Working data START
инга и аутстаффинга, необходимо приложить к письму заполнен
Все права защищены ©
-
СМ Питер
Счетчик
Working data END
Working data START
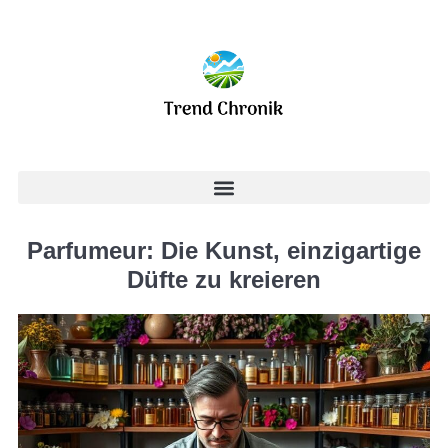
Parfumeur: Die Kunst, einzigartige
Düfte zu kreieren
Working data END
→ **Problem**:
From the listing above, return the lines starting at the one with "Parfumeur: Die Kunst, einzigartige" and ending at the one with "Düfte zu kreieren", both kept, exactly as they appear and nothing more.

→ **Written response**:
Parfumeur: Die Kunst, einzigartige
Düfte zu kreieren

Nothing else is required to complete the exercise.